*** Dataset entries ***

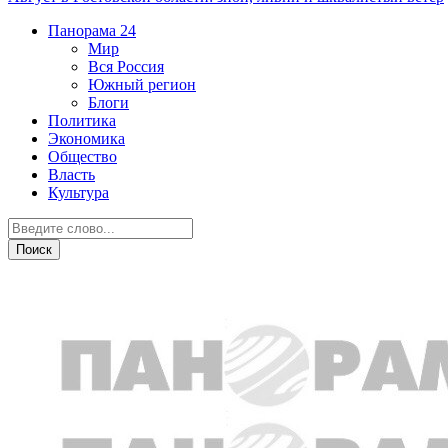
Панорама
24
Мир
Вся Россия
Южный регион
Блоги
Политика
Экономика
Общество
Власть
Культура
Город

*** End of Dataset entries ***

▸ **Aim of the task**: Leave out the pictures, then give all the records again exactly.

▸ **Response box**:
Панорама
24
Мир
Вся Россия
Южный регион
Блоги
Политика
Экономика
Общество
Власть
Культура
Город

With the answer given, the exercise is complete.